So what am I to make of this consciousness I've been dumped with? This sensation of intellectual being which is attached to a strange monkey cage? It's just trickery, isn't it? In the same way that love, though beautifully real the for the feeler, is just the illusion of a thousand complex chemical reactions, so my feeling of "being" is just a mirage fostered by the trillion cells that make me in order for them to have a collective memory, and an ability to imagine the future, so that they can improve their chances at reproductive success.

It's just that a weird, unexpected off-shoot in their generation of the conscious brain was the ability for me to feel like my mind is separate; like I should feel other perspectives and times; and ought to contemplate science, art, politics, and culture. My consciousness is a wondrous accident. No matter how it feels, it is nothing more than the product of a unique combination of mindless tissues and organs, but here it is anyway. Love is no less real for knowing its cause, and nor is my mind. So I'll exploit it in the few decades that I have, and betray the genes that gave me this gift by ignoring their wish for children!

So, yeeeeeeeeeeeeeeeeeeahh.....


----------



## ComposerOfAvantGarde

A question I often ask myself: "Why do I act like such a ... a ... Wow I don't really know if there is a stereotype that fits my description. Maybe that's why I ended up as me and not someone else. If that makes sense. Which it doesn't ... "

Not really a question.

So, yeeeeeeeeeeeeeeeeeeahh.....


----------



## Dodecaplex

I've been asking myself these questions for years. The answer, of course, is that these questions belong to the realm of nonsense (i.e. they cannot be expressed clearly as they cannot be answered clearly either).

Tractatus 6.44:
"It's not _how_ the world is what's mystical, but _that_ it is."


----------



## Polednice

Dodecaplex said:


> I've been asking myself these questions for years. The answer, of course, is that these questions belong to the realm of nonsense (i.e. they cannot be expressed clearly as they cannot be answered clearly either).
> 
> Tractatus 6.44:
> "It's not _how_ the world is what's mystical, but _that_ it is."

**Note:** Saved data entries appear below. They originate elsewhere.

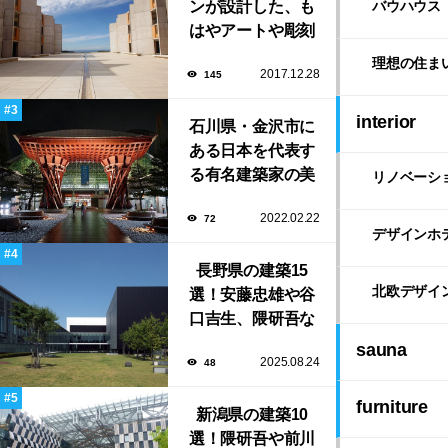
ンが設計した、も
バウハウス
はやアートや彫刻
のような「ソーク
理想の住ま
2017.12.28
145
研究所」。
interior
石川県・金沢市に
ある日本を代表す
る有名建築家の美
リノベーシ
しい建築作品10選
2022.02.22
72
デザインホ
長野県の建築15
北欧デザイ
選！安藤忠雄や谷
口吉生、隈研吾な
ど有名建築家によ
sauna
2025.08.24
48
る豊かな自然と調
和する美術館や公
furniture
新潟県の建築10
共施設！
選！隈研吾や前川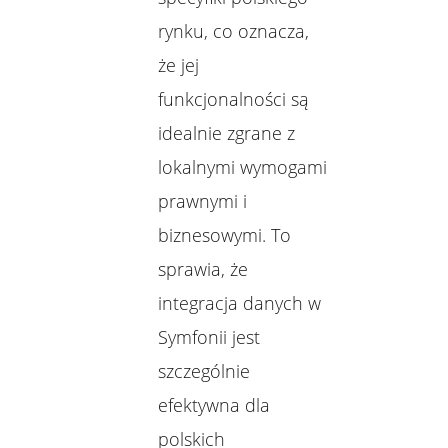
rynku, co oznacza,
że jej
funkcjonalności są
idealnie zgrane z
lokalnymi wymogami
prawnymi i
biznesowymi. To
sprawia, że
integracja danych w
Symfonii jest
szczególnie
efektywna dla
polskich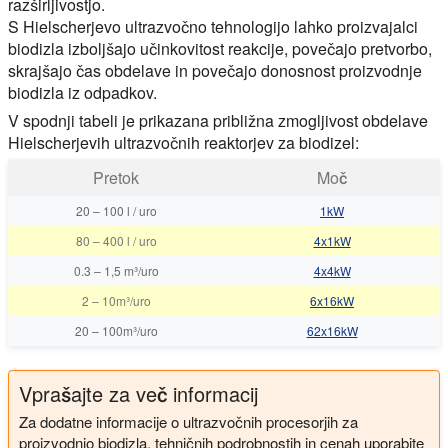
razširljivostjo.
S Hielscherjevo ultrazvočno tehnologijo lahko proizvajalci
biodizla izboljšajo učinkovitost reakcije, povečajo pretvorbo,
skrajšajo čas obdelave in povečajo donosnost proizvodnje
biodizla iz odpadkov.
V spodnji tabeli je prikazana približna zmogljivost obdelave
Hielscherjevih ultrazvočnih reaktorjev za biodizel:
Pretok
Moč
20
–
100 l / uro
1kW
80
–
400 l / uro
4x1kW
0.3
–
1,5 m³/uro
4x4kW
2
–
10m³/uro
6x16kW
20
–
100m³/uro
62x16kW
Vprašajte za več informacij
Za dodatne informacije o ultrazvočnih procesorjih za
proizvodnjo biodizla, tehničnih podrobnostih in cenah uporabite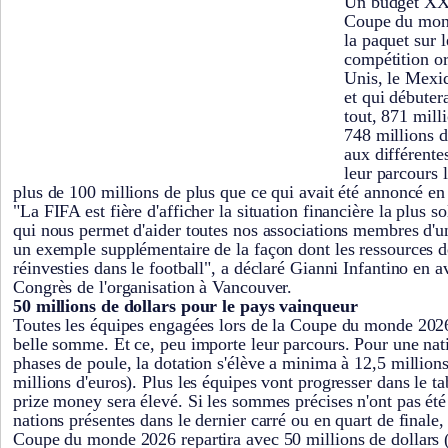
Un budget XXL
Coupe du mon
la paquet sur 
compétition or
Unis, le Mexi
et qui débuter
tout, 871 mill
748 millions d
aux différente
leur parcours 
plus de 100 millions de plus que ce qui avait été annoncé en
"La FIFA est fière d'afficher la situation financière la plus so
qui nous permet d'aider toutes nos associations membres d'un
un exemple supplémentaire de la façon dont les ressources d
réinvesties dans le football", a déclaré Gianni Infantino en av
Congrès de l'organisation à Vancouver.
50 millions de dollars pour le pays vainqueur
Toutes les équipes engagées lors de la Coupe du monde 2026
belle somme. Et ce, peu importe leur parcours. Pour une nat
phases de poule, la dotation s'élève a minima à 12,5 millions
millions d'euros). Plus les équipes vont progresser dans le tab
prize money sera élevé. Si les sommes précises n'ont pas été
nations présentes dans le dernier carré ou en quart de finale,
Coupe du monde 2026 repartira avec 50 millions de dollars (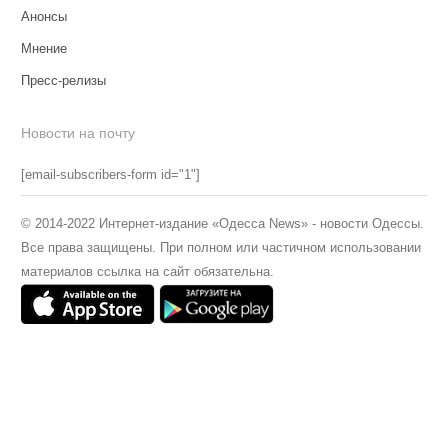
Анонсы
Мнение
Пресс-релизы
Новости на почту
[email-subscribers-form id="1"]
© 2014-2022 Интернет-издание «Одесса News» - новости Одессы.
Все права защищены. При полном или частичном использовании
материалов ссылка на сайт обязательна.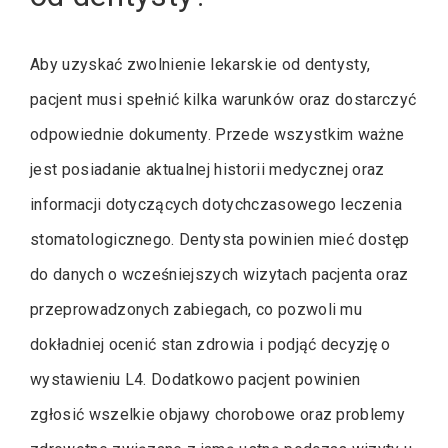
Aby uzyskać zwolnienie lekarskie od dentysty,
pacjent musi spełnić kilka warunków oraz dostarczyć
odpowiednie dokumenty. Przede wszystkim ważne
jest posiadanie aktualnej historii medycznej oraz
informacji dotyczących dotychczasowego leczenia
stomatologicznego. Dentysta powinien mieć dostęp
do danych o wcześniejszych wizytach pacjenta oraz
przeprowadzonych zabiegach, co pozwoli mu
dokładniej ocenić stan zdrowia i podjąć decyzję o
wystawieniu L4. Dodatkowo pacjent powinien
zgłosić wszelkie objawy chorobowe oraz problemy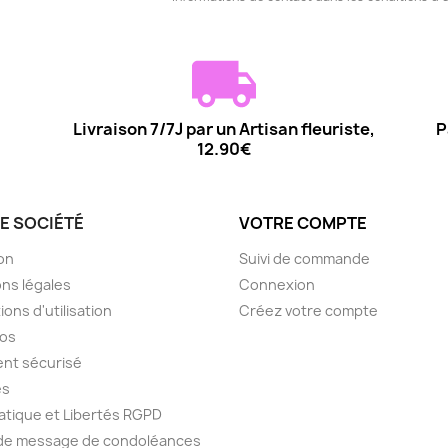
Livraison 7/7J par un Artisan fleuriste,
P
12.90€
E SOCIÉTÉ
VOTRE COMPTE
son
Suivi de commande
ns légales
Connexion
ions d'utilisation
Créez votre compte
pos
nt sécurisé
es
atique et Libertés RGPD
 de message de condoléances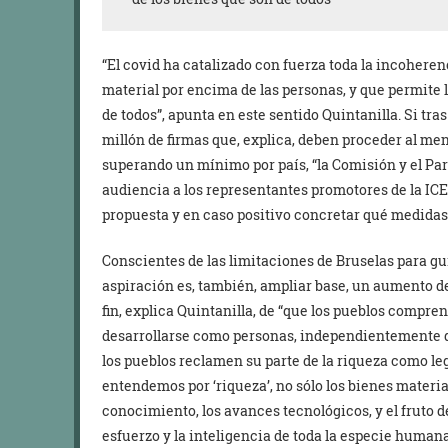
“El covid ha catalizado con fuerza toda la incohere
material por encima de las personas, y que permite 
de todos”, apunta en este sentido Quintanilla. Si tr
millón de firmas que, explica, deben proceder al me
superando un mínimo por país, “la Comisión y el P
audiencia a los representantes promotores de la ICE
propuesta y en caso positivo concretar qué medidas 
Conscientes de las limitaciones de Bruselas para gu
aspiración es, también, ampliar base, un aumento de
fin, explica Quintanilla, de “que los pueblos compre
desarrollarse como personas, independientemente d
los pueblos reclamen su parte de la riqueza como le
entendemos por ‘riqueza’, no sólo los bienes materi
conocimiento, los avances tecnológicos, y el fruto 
esfuerzo y la inteligencia de toda la especie humana 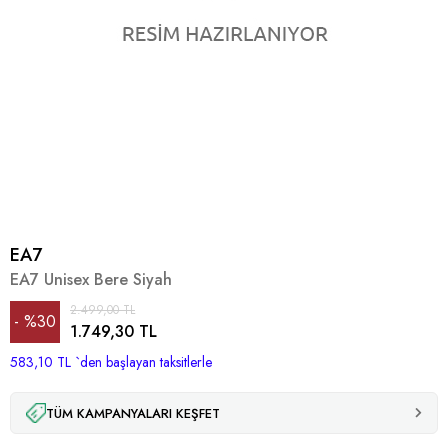
EA7
EA7 Unisex Bere Siyah
2.499,00 TL
%
30
1.749,30 TL
583,10 TL
İndirim
`den başlayan taksitlerle
TÜM KAMPANYALARI KEŞFET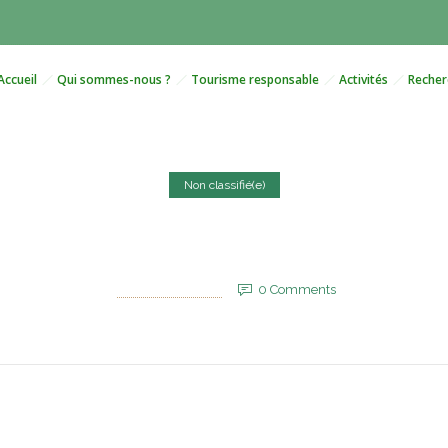
Accueil
Qui sommes-nous ?
Tourisme responsable
Activités
Recher
Non classifié(e)
e Maroc remporte le titre 
19 avril 2025
by
EVM_Admin_Site
0
Comments
814 Views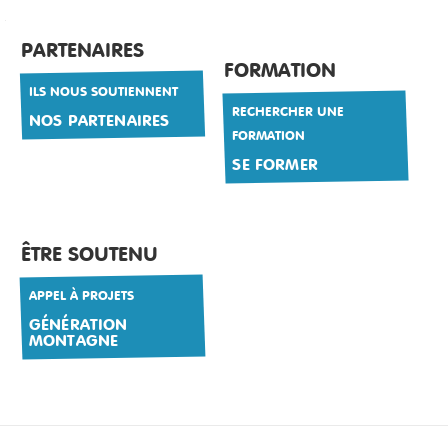
PARTENAIRES
FORMATION
ILS NOUS SOUTIENNENT
RECHERCHER UNE
NOS PARTENAIRES
FORMATION
SE FORMER
ÊTRE SOUTENU
APPEL À PROJETS
GÉNÉRATION
MONTAGNE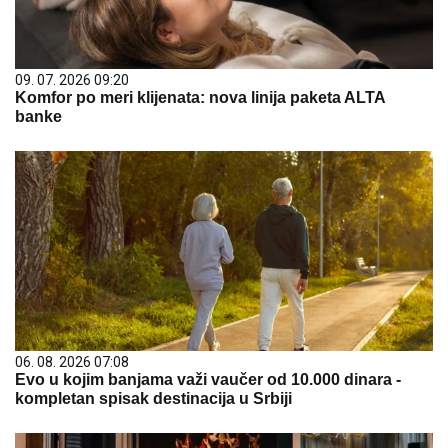
09. 07. 2026 09:20
Komfor po meri klijenata: nova linija paketa ALTA
banke
06. 08. 2026 07:08
Evo u kojim banjama važi vaučer od 10.000 dinara -
kompletan spisak destinacija u Srbiji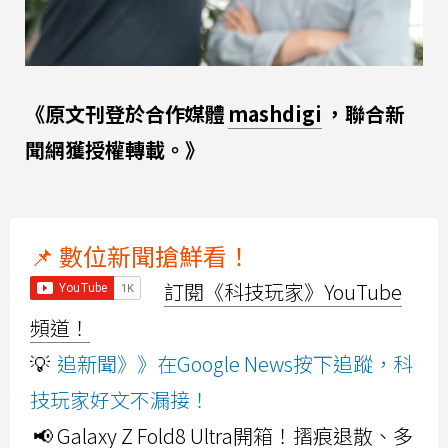
《原文刊登於合作媒體
mashdigi
，聯合新
聞網獲授權轉載。》
📌 數位新聞搶鮮看！
訂閱《科技玩家》YouTube
頻道！
💡
追新聞》》在Google News按下追蹤，科
技玩家好文不漏接！
📢 Galaxy Z Fold8 Ultra開箱！摺痕退散、多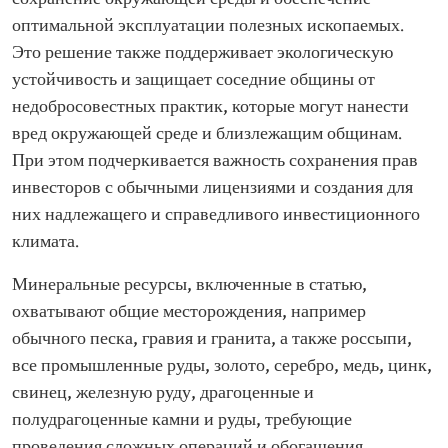
оптимальной эксплуатации полезных ископаемых.
Это решение также поддерживает экологическую
устойчивость и защищает соседние общины от
недобросовестных практик, которые могут нанести
вред окружающей среде и близлежащим общинам.
При этом подчеркивается важность сохранения прав
инвесторов с обычными лицензиями и создания для
них надлежащего и справедливого инвестиционного
климата.
Минеральные ресурсы, включенные в статью,
охватывают общие месторождения, например
обычного песка, гравия и гранита, а также россыпи,
все промышленные руды, золото, серебро, медь, цинк,
свинец, железную руду, драгоценные и
полудрагоценные камни и руды, требующие
проведения сложных операций и обогащения.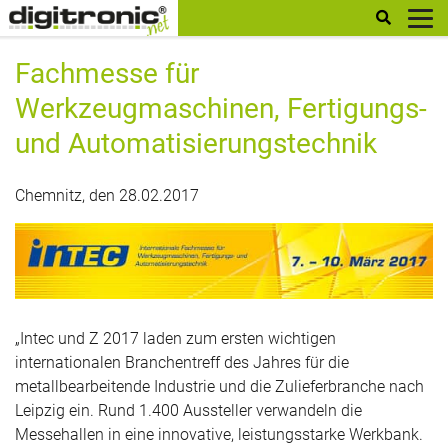
digitronic
Fachmesse für
Werkzeugmaschinen, Fertigungs-
und Automatisierungstechnik
Chemnitz, den 28.02.2017
„Intec und Z 2017 laden zum ersten wichtigen
internationalen Branchentreff des Jahres für die
metallbearbeitende Industrie und die Zulieferbranche nach
Leipzig ein. Rund 1.400 Aussteller verwandeln die
Messehallen in eine innovative, leistungsstarke Werkbank.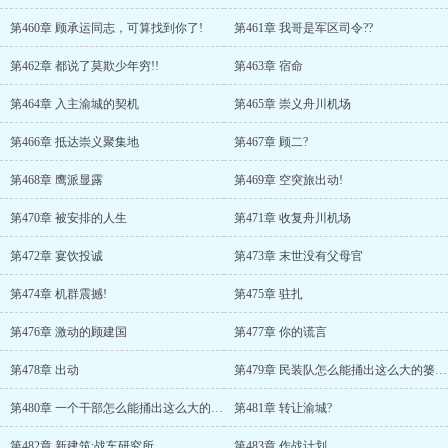
第460章 顾承运同志，可算找到你了!
第461章 我哥是军区司令??
第462章 都说了莫欺少年穷!!
第463章 宿命
第464章 入主渝城的契机
第465章 崇义舟川机场
第466章 抵达崇义聚集地
第467章 顾二?
第468章 鹰派显露
第469章 空突旅出动!
第470章 被安排的人生
第471章 收复舟川机场
第472章 宴饮投诚
第473章 末世没有父母官
第474章 机群震撼!
第475章 驻扎
第476章 激动的顾建国
第477章 你的谎言
第478章 出动
第479章 民装队怎么能捅出这么大的篓子!
第480章 一个干部怎么能捅出这么大的篓子?
第481章 转让渝城?
第482章 新建筑:战车研究所
第483章 作战计划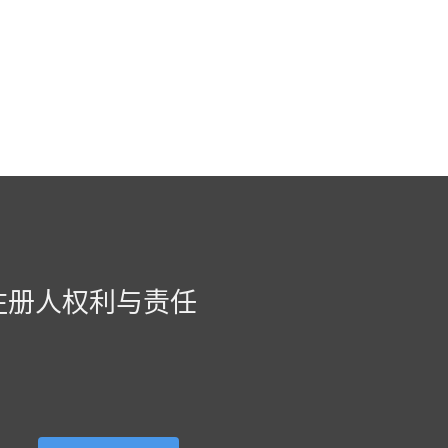
注册人权利与责任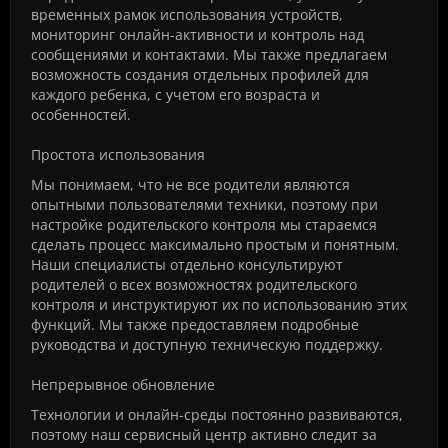
временных рамок использования устройств,
мониторинг онлайн-активности и контроль над
сообщениями и контактами. Мы также предлагаем
возможность создания отдельных профилей для
каждого ребенка, с учетом его возраста и
особенностей.
Простота использования
Мы понимаем, что не все родители являются
опытными пользователями техники, поэтому при
настройке родительского контроля мы стараемся
сделать процесс максимально простым и понятным.
Наши специалисты отдельно консультируют
родителей о всех возможностях родительского
контроля и инструктируют их по использованию этих
функций. Мы также предоставляем подробные
руководства и доступную техническую поддержку.
Непрерывное обновление
Технологии и онлайн-среды постоянно развиваются,
поэтому наш сервисный центр активно следит за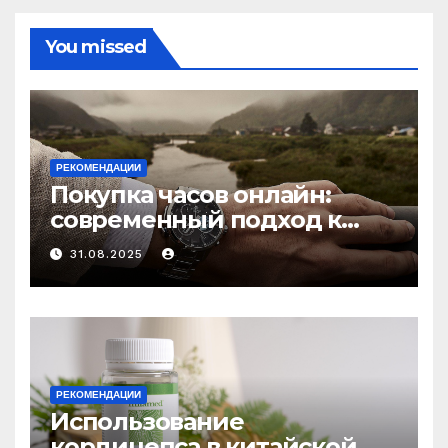
You missed
РЕКОМЕНДАЦИИ
Покупка часов онлайн:
современный подход к
выбору аксессуаров
31.08.2025
РЕКОМЕНДАЦИИ
Использование
кордицепса в китайской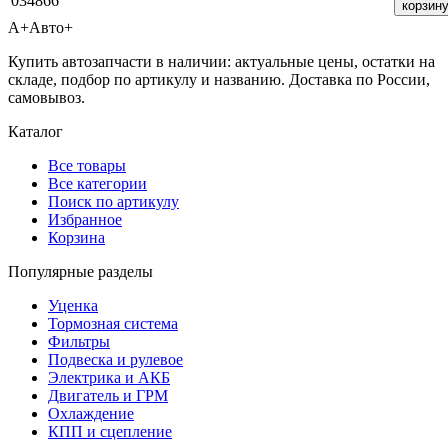
034866
корзин
А+
Авто+
Купить автозапчасти в наличии: актуальные цены, остатки на
складе, подбор по артикулу и названию. Доставка по России,
самовывоз.
Каталог
Все товары
Все категории
Поиск по артикулу
Избранное
Корзина
Популярные разделы
Уценка
Тормозная система
Фильтры
Подвеска и рулевое
Электрика и АКБ
Двигатель и ГРМ
Охлаждение
КПП и сцепление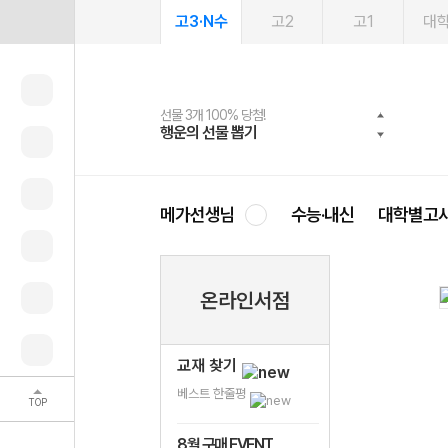
고3·N수
고2
고1
대
선물 3개 100% 당첨!
선물 100% 증정!
여름방학 스터디 캐시백
2027 러셀 단과
스마트러닝앱
메가패스
메가패스 수강생 무료혜택!
사회공헌 캠페인
행운의 선물 뽑기
메가스터디 X 올리브
메가런 썸머스쿨
강사 공개선발
설문 EVENT
3일 무료 체험권
메가클럽 멤버십
희망이룸 메가나눔
영
메가선생님
수능·내신
대학별고
온라인서점
교재 찾기
베스트 한줄평
TOP
8월 구매 EVENT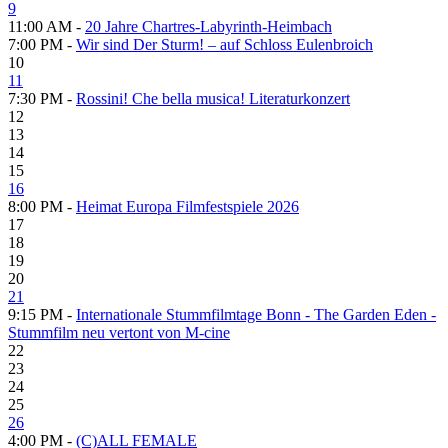
9
11:00 AM -
20 Jahre Chartres-Labyrinth-Heimbach
7:00 PM -
Wir sind Der Sturm! – auf Schloss Eulenbroich
10
11
7:30 PM -
Rossini! Che bella musica! Literaturkonzert
12
13
14
15
16
8:00 PM -
Heimat Europa Filmfestspiele 2026
17
18
19
20
21
9:15 PM -
Internationale Stummfilmtage Bonn - The Garden Eden -
Stummfilm neu vertont von M-cine
22
23
24
25
26
4:00 PM -
(C)ALL FEMALE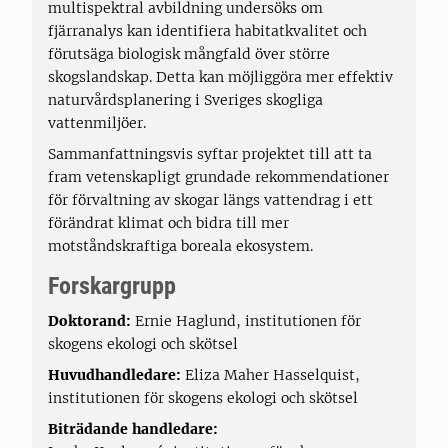
multispektral avbildning undersöks om
fjärranalys kan identifiera habitatkvalitet och
förutsäga biologisk mångfald över större
skogslandskap. Detta kan möjliggöra mer effektiv
naturvårdsplanering i Sveriges skogliga
vattenmiljöer.
Sammanfattningsvis syftar projektet till att ta
fram vetenskapligt grundade rekommendationer
för förvaltning av skogar längs vattendrag i ett
förändrat klimat och bidra till mer
motståndskraftiga boreala ekosystem.
Forskargrupp
Doktorand:
Ernie Haglund, institutionen för
skogens ekologi och skötsel
Huvudhandledare:
Eliza Maher Hasselquist,
institutionen för skogens ekologi och skötsel
Biträdande handledare: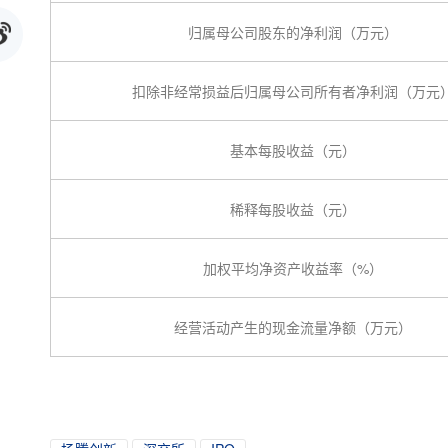
归属母公司股东的净利润（万元）
扣除非经常损益后归属母公司所有者净利润（万元
基本每股收益（元）
稀释每股收益（元）
加权平均净资产收益率（%）
经营活动产生的现金流量净额（万元）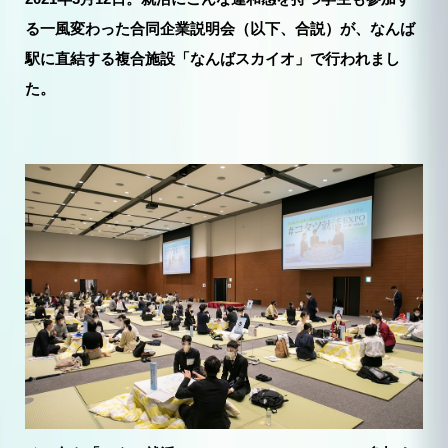
る一風変わった合同企業説明会（以下、合説）が、なんば
駅に直結する複合施設「なんばスカイオ」で行われまし
た。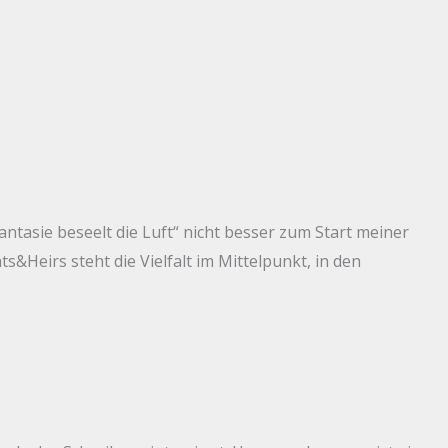
tasie beseelt die Luft“ nicht besser zum Start meiner
Heirs steht die Vielfalt im Mittelpunkt, in den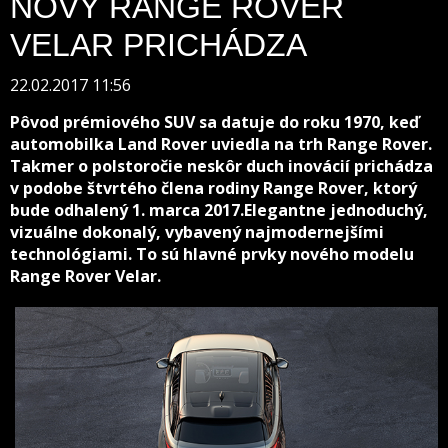
NOVÝ RANGE ROVER
VELAR PRICHÁDZA
22.02.2017 11:56
Pôvod prémiového SUV sa datuje do roku 1970, keď
automobilka Land Rover uviedla na trh Range Rover.
Takmer o polstoročie neskôr duch inovácií prichádza
v podobe štvrtého člena rodiny Range Rover, ktorý
bude odhalený 1. marca 2017.Elegantne jednoduchý,
vizuálne dokonalý, vybavený najmodernejšími
technológiami. To sú hlavné prvky nového modelu
Range Rover Velar.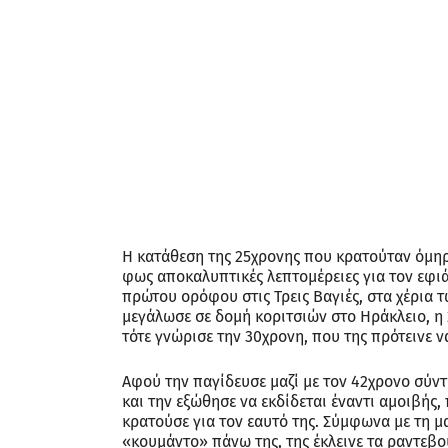
Η κατάθεση της 25χρονης που κρατούταν όμηρ
φως αποκαλυπτικές λεπτομέρειες για τον εφιά
πρώτου ορόφου στις Τρεις Βαγιές, στα χέρια
μεγάλωσε σε δομή κοριτσιών στο Ηράκλειο, η 
τότε γνώρισε την 30χρονη, που της πρότεινε να
Αφού την παγίδευσε μαζί με τον 42χρονο σύντ
και την εξώθησε να εκδίδεται έναντι αμοιβής, 
κρατούσε για τον εαυτό της. Σύμφωνα με τη μ
«κουμάντο» πάνω της, της έκλεινε τα ραντεβού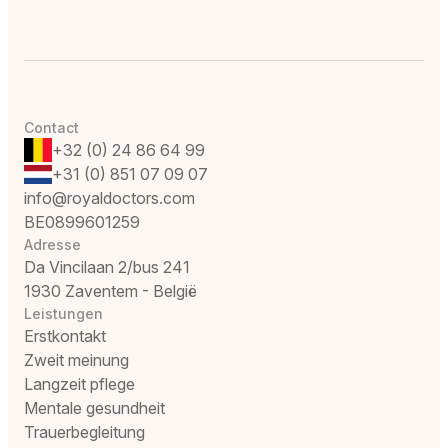
Contact
+32 (0) 24 86 64 99
+31 (0) 851 07 09 07
info@royaldoctors.com
BE0899601259
Adresse
Da Vincilaan 2/bus 241
1930 Zaventem - België
Leistungen
Erstkontakt
Zweit meinung
Langzeit pflege
Mentale gesundheit
Trauerbegleitung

Nonsense is the best sense.


----------



## starthrower

Interrelatedness is a fact of our existence, so "I am he as you are he as you are me and we are all together."

Here's a book you may find interesting. It's one of my favorites!
http://books.google.com/books/about/The_Seven_mysteries_of_life.html?id=Cq0AqNmeaHYC


----------



## aleazk

well, poled, that's the key existential question that we all have, and it can drive you mad if you become obsessed with it (believe me ). I find the world (reality) in which we live as an absolute mistery (and as a physicist, it's even worse: such odd things, like that for the only fact that the earth has mass it changes the flow of time around!!).


----------



## aleazk

and @dode, you should not dismiss metaphysical questions so easily. All physical theories have some primitive metaphysical assumptions (even the supposition that reality _exists_ and is objective is a metaphysical assumption, which is essential to science because it justifies the scientific method, but precisely for this reason, it cannot be attacked with this method, so we must accept this supposition as true if we want to do science)


----------



## Guest

Think about this - your conscious perceptions lag the rest of your brain by about a second. So by the time you've "decided" something, your body is already doing it. Arguably your consciousness is just along for the ride.


----------



## Huilunsoittaja

Polednice said:


> My consciousness is a wondrous accident. No matter how it feels, it is nothing more than the product of a unique combination of mindless tissues and organs, but here it is anyway. Love is no less real for knowing its cause, and nor is my mind. So I'll exploit it in the few decades that I have, and betray the genes that gave me this gift by ignoring their wish for children!
> 
> So, yeeeeeeeeeeeeeeeeeeahh.....


I wrote a story about that actually, about a guy who thought a little like that. In the end, his solution to the problem of meaninglessness and Love (something meaningful) existing in the world at the same time was that he realized he was a part of a picture bigger than himself in which he played a very special role only repeated at best once a generation (in the story that idea has more clarity than out of context). Thus, he recognized his purpose and subsequently his worth, and so in the story, I imply that he resolves to live out his purpose because he realizes that's the only reason he lives.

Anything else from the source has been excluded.